Défi de La Cité-Limoilou : un rendez-vous énergisant, à tout point de vue ! | 2 octobre 2018 | Article par Joanie Bourassa-Guillemette

Crédit photo: Serge Demers

Défi de La Cité-Limoilou : un rendez-vous énergisant, à tout point de vue !

Dimanche, la 3e Avenue vibrait d’endorphine alors que le Défi de La Cité-Limoilou a rassemblé les coureurs du coin et des environs. De la joie, de la détermination et des muscles endoloris, il y en a eu ! J’ai pris part à cet événement qui proposait quatre distances à franchir – à la course ou à la marche : 1, 2, 5 ou 10 km ; je vous partage mon expérience, que j’ai vécue en famille.

Un événement qui fait du bien

S’il s’agissait de ma deuxième participation, c’était une première de vivre l’événement en famille. Maman de deux jeunes garçons, j’apprécie ce type de rendez-vous santé qui favorise l’activité physique chez nos jeunes. Mais pas seulement : le Défi de La Cité-Limoilou, c’est aussi un événement où s’expriment des valeurs de partage, de joie, d’entraide, de dépassement et de fierté; autant de valeurs que j’ai retrouvées sur la 3e Avenue dimanche dernier, et que mes enfants ont eu le bonheur de goûter.

L’animation… encore et encore !

Cette édition s’est par ailleurs inscrite sous le thème du cirque, avec sculpteur de ballons, maquilleuse et artistes de cirque. Mais j’en aurais pris tellement plus ! Plus d’animation de tout genre dans les rues durant la course et un spectacle plus long auraient ajouté à l’ambiance festive du Défi. Au nombre d’enfants se trouvant sur la 3e Avenue, nous étions plusieurs à en redemander.
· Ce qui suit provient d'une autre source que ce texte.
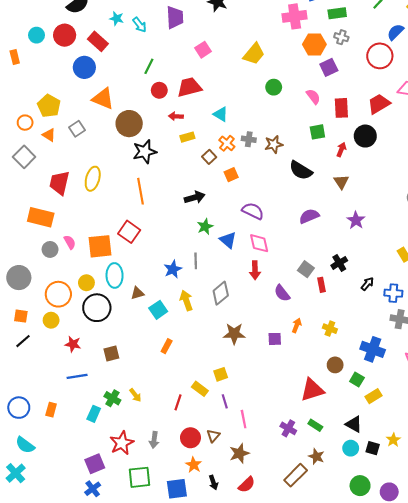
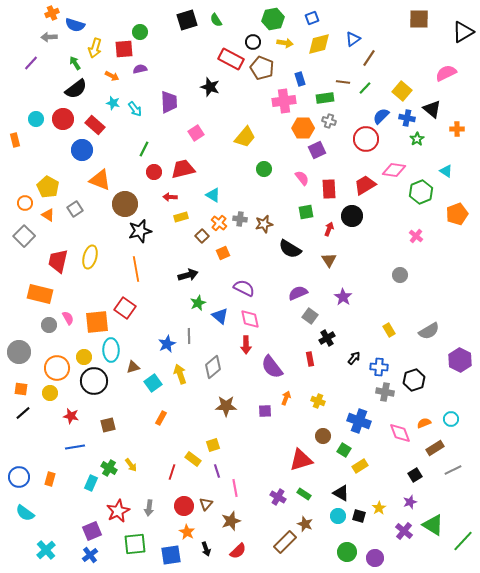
gray square: (306, 269) -> (310, 316), moved
purple semicircle: (282, 293) -> (272, 367), size x1.4
cyan cross: (16, 473) -> (46, 550), moved

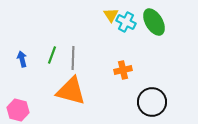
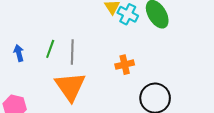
orange triangle: (71, 91) -> (70, 87), turned 40

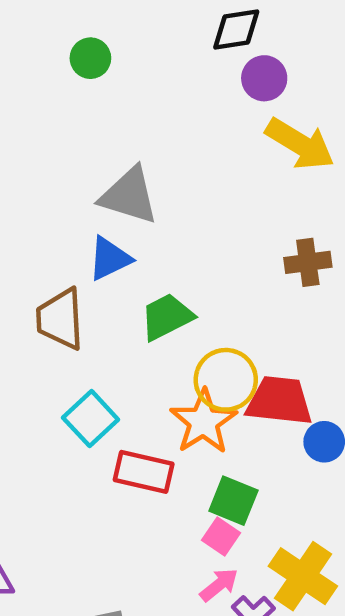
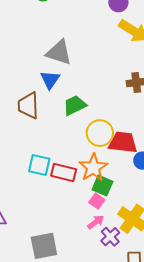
blue triangle: (109, 259) -> (50, 80), turned -30
cyan square: (91, 419) -> (39, 165), moved, turned -35
orange star: (204, 422) -> (93, 168), moved

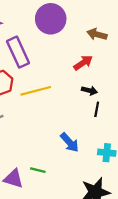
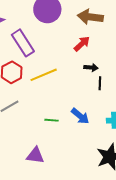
brown arrow: (97, 34) -> (90, 17), size x1.4
green line: (38, 170) -> (51, 120), moved

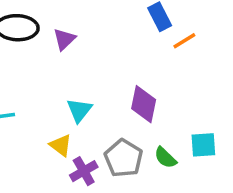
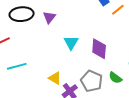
cyan triangle: (79, 110) -> (71, 43), moved

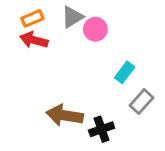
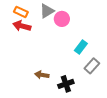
orange rectangle: (32, 18) -> (21, 12), turned 48
brown arrow: (65, 115) -> (42, 75), size x0.6

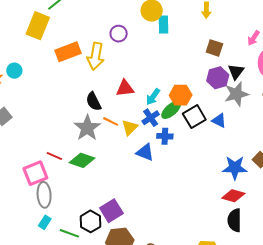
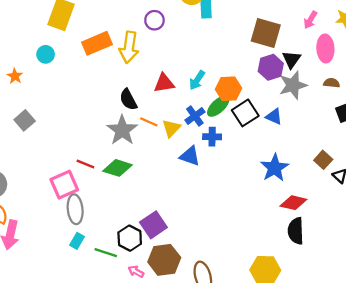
brown square: (214, 48) -> (266, 33), size x1.5
cyan circle: (14, 71) -> (46, 54), moved
cyan arrow: (153, 97) -> (197, 80), moved
blue star: (235, 168) -> (275, 168), moved, turned -30

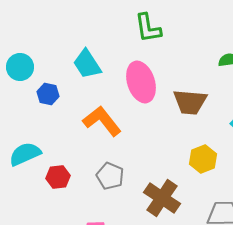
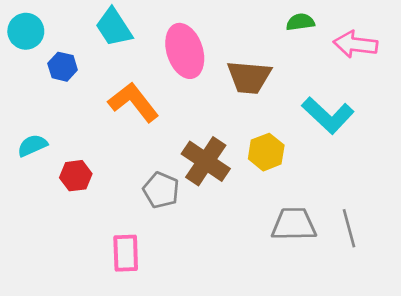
cyan semicircle: (25, 154) -> (32, 145), size x0.7
gray pentagon: (110, 176) -> (161, 190), moved
brown cross: (162, 198) -> (206, 161), moved

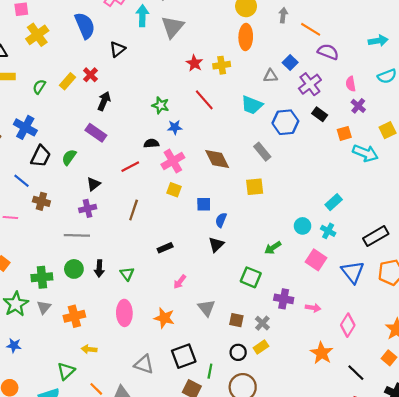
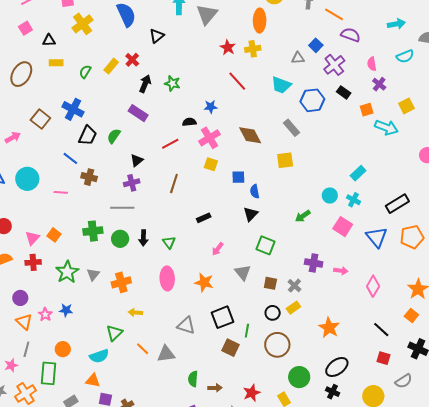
orange ellipse: (246, 37) -> (260, 21), moved
green star: (161, 105) -> (172, 83), moved
blue semicircle: (221, 220) -> (255, 191), turned -32
green cross: (42, 277) -> (93, 231), moved
green square: (251, 277) -> (266, 245), moved
orange star: (322, 353) -> (329, 328), moved

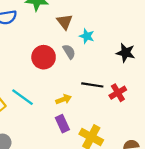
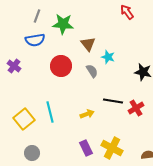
red circle: (44, 57) -> (61, 66), moved
cyan line: (22, 97) -> (50, 112), turned 40
purple rectangle: (62, 124) -> (86, 148), moved

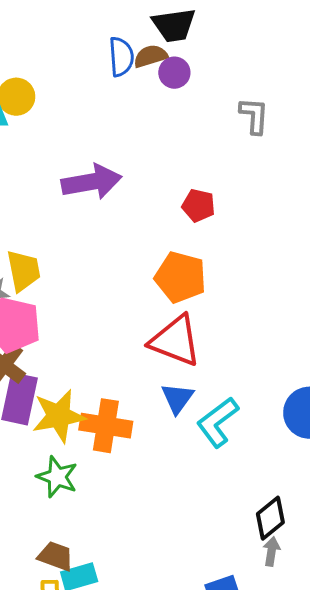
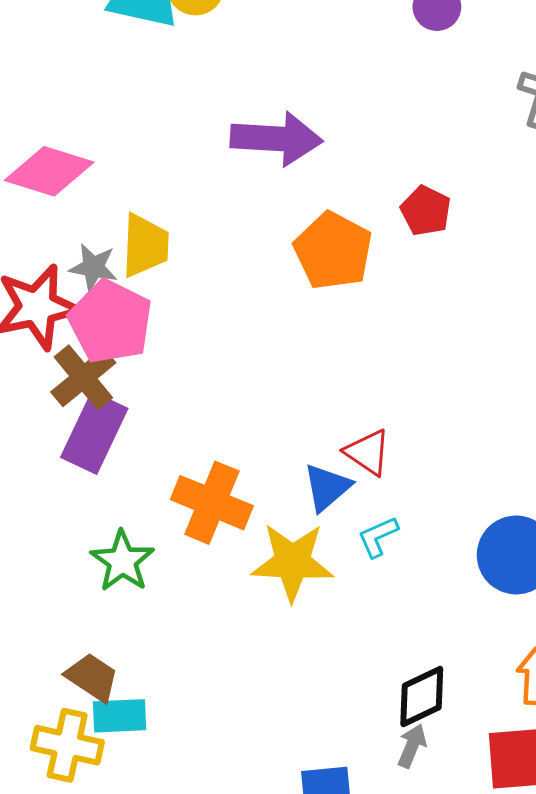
orange pentagon: (180, 277) -> (333, 251), moved
red triangle: (175, 341) -> (368, 452), moved, size x0.6
yellow star: (59, 416) -> (292, 562), moved
cyan L-shape: (218, 422) -> (378, 537), size x0.6

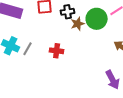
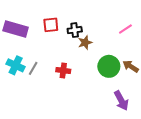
green circle: (97, 19) -> (109, 66), moved

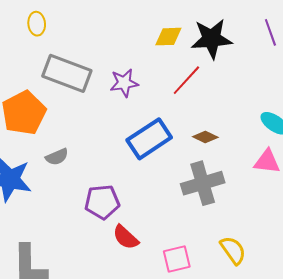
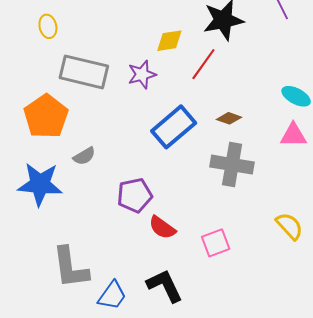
yellow diamond: (168, 37) -> (169, 41), moved
gray cross: (203, 183) -> (232, 165), turned 33
yellow semicircle: (233, 250) -> (289, 226), moved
C’est tellement une bonne idée de combiner l’art du cirque et l’événement sportif, alors je dis GO, amenez-en de l’animation !

Les défis de la course

Autre petit bémol, cette fois par rapport à la course : les fameux virages en épingle… ! Il y en avait plusieurs sur le 5 km – le double sur le 10 km –, ajoutant une difficulté à la course. Ce genre de parcours est plus ardu puisqu’il demande une décélération et une accélération pointilleuse pour garder le plus possible une vitesse constante. Certains participants m’ont souligné la difficulté psychologique de revenir sur leurs pas durant leur trajet. « J’ai l’impression que la course est plus longue », m’a confié un participant du 5 km.

Un kilomètre de bonheur

Il reste que mon coup de coeur de la journée va au 1 km de nos minis, que j’ai parcouru avec mon fils. C’était magnifique de voir les sourires des enfants tout au long du trajet. Garçons et filles, jeunes et très jeunes ont dévalé la 3e Avenue à toutes jambes, sous le regard fier de leurs parents. Un moment parfait !

Quelle journée familiale énergisante à tout point de vue, parmi toutes ces familles qui semblent de plus en plus nombreuses, d’une édition à l’autre !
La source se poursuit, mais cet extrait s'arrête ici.